Required work:
Every line below from the one containing "Цена：Возможен торг" through the one containing "Extra informatie" must be transcribed exactly. Omit all lines outside that stretch.

(Page-level text extractions)
- Opening Delimiter -

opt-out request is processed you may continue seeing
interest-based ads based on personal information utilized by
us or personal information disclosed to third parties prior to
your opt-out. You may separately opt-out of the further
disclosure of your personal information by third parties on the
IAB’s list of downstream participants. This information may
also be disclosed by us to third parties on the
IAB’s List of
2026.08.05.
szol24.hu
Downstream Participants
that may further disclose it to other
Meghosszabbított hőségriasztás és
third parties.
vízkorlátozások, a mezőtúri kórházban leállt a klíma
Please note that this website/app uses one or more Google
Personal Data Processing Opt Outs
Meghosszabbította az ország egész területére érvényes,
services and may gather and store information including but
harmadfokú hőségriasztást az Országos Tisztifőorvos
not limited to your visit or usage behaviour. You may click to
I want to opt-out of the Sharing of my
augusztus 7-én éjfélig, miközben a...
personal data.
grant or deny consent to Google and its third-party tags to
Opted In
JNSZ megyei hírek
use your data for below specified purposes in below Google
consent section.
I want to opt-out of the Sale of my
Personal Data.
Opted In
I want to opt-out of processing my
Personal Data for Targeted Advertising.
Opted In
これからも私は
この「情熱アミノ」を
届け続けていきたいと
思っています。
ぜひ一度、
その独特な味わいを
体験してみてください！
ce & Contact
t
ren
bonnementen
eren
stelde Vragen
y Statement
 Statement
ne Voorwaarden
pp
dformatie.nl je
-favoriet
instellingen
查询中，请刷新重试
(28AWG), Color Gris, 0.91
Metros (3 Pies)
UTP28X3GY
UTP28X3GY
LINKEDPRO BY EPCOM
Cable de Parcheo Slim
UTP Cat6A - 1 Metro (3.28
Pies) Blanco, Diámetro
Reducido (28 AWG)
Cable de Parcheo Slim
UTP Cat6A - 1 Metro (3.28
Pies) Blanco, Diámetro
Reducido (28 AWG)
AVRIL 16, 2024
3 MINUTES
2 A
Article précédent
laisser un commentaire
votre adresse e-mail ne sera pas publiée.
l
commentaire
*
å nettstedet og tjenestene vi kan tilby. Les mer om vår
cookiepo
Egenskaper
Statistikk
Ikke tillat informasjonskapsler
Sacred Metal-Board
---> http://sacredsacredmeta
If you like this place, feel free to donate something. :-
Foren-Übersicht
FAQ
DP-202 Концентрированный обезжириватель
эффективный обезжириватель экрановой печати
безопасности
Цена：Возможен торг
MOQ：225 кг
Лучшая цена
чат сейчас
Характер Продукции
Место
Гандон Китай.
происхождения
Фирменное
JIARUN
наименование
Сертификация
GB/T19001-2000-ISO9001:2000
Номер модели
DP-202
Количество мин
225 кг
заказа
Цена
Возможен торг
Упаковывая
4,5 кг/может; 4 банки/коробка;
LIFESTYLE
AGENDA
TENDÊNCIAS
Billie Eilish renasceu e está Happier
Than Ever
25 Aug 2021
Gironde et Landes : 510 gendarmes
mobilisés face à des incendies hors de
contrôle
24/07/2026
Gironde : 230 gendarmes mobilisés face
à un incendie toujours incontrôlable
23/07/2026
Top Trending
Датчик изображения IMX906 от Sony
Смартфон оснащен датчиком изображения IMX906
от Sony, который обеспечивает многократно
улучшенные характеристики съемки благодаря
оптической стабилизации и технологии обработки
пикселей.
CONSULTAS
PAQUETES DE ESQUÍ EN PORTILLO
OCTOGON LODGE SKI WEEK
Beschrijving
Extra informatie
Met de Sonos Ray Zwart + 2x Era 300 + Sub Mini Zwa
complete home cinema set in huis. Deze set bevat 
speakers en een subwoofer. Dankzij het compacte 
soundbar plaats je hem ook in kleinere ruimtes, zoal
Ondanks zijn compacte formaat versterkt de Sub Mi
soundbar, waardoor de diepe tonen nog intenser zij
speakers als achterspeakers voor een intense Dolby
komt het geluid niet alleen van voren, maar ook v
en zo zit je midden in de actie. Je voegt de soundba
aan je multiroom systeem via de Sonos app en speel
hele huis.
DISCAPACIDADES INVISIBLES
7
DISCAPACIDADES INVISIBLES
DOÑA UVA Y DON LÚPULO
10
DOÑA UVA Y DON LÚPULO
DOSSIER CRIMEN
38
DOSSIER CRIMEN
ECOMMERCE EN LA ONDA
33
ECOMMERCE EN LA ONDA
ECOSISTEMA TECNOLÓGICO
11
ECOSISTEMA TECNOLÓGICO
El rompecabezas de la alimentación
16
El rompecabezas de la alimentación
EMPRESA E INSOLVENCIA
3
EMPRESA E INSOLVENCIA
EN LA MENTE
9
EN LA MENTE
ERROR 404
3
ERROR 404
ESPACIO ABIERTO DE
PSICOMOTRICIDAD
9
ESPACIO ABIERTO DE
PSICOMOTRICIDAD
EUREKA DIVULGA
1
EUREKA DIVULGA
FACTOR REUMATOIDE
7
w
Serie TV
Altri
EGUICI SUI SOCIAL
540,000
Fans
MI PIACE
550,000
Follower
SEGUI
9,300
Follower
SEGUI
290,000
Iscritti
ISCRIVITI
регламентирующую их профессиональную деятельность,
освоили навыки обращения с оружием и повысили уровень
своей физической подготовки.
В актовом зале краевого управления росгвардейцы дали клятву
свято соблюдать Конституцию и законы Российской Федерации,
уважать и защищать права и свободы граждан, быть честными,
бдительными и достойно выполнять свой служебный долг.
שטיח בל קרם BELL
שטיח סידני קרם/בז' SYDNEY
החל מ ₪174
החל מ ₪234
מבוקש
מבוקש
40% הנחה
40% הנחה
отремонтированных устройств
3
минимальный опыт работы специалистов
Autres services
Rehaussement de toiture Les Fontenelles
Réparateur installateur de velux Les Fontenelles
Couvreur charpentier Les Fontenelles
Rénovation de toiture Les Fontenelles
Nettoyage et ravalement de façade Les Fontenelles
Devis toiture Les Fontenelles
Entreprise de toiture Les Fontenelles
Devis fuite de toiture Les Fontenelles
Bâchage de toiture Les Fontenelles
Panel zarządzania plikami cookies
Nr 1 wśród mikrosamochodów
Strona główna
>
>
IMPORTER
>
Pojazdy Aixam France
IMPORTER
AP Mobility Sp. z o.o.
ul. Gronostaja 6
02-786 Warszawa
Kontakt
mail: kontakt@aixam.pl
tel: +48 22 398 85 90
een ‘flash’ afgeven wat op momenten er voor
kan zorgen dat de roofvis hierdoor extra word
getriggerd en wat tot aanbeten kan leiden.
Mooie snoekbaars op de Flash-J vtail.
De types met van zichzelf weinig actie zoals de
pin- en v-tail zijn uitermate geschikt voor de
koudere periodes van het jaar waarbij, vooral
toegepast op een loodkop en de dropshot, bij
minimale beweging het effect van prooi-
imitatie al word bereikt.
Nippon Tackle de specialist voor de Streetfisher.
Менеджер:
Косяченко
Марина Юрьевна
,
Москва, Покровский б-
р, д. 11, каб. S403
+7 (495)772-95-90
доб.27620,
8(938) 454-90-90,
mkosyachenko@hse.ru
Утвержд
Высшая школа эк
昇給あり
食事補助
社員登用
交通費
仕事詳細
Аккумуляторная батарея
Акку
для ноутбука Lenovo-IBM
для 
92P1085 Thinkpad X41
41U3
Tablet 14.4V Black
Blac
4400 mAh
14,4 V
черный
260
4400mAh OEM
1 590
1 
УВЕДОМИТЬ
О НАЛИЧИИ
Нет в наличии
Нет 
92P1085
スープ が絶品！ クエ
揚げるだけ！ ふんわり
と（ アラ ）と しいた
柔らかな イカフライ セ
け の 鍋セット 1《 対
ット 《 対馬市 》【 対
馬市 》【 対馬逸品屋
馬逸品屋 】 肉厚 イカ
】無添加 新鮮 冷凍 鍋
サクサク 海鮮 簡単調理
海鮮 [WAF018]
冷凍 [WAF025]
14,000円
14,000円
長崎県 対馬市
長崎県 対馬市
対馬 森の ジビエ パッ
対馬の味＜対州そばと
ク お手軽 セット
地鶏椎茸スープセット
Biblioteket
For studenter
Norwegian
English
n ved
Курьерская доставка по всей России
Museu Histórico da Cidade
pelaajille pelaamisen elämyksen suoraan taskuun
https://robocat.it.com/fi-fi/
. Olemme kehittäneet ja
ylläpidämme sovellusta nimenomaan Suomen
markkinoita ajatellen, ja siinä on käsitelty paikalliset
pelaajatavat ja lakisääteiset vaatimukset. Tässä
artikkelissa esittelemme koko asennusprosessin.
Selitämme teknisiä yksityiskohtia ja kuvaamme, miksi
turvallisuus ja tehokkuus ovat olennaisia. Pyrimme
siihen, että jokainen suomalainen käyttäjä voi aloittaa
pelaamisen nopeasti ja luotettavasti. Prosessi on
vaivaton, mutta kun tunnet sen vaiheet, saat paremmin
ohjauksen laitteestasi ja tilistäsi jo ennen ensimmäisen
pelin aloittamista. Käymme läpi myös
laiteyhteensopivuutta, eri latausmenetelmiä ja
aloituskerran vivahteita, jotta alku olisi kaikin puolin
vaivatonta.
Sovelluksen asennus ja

- Closing Delimiter -

Task response:
Цена：Возможен торг
MOQ：225 кг
Лучшая цена
чат сейчас
Характер Продукции
Место
Гандон Китай.
происхождения
Фирменное
JIARUN
наименование
Сертификация
GB/T19001-2000-ISO9001:2000
Номер модели
DP-202
Количество мин
225 кг
заказа
Цена
Возможен торг
Упаковывая
4,5 кг/может; 4 банки/коробка;
LIFESTYLE
AGENDA
TENDÊNCIAS
Billie Eilish renasceu e está Happier
Than Ever
25 Aug 2021
Gironde et Landes : 510 gendarmes
mobilisés face à des incendies hors de
contrôle
24/07/2026
Gironde : 230 gendarmes mobilisés face
à un incendie toujours incontrôlable
23/07/2026
Top Trending
Датчик изображения IMX906 от Sony
Смартфон оснащен датчиком изображения IMX906
от Sony, который обеспечивает многократно
улучшенные характеристики съемки благодаря
оптической стабилизации и технологии обработки
пикселей.
CONSULTAS
PAQUETES DE ESQUÍ EN PORTILLO
OCTOGON LODGE SKI WEEK
Beschrijving
Extra informatie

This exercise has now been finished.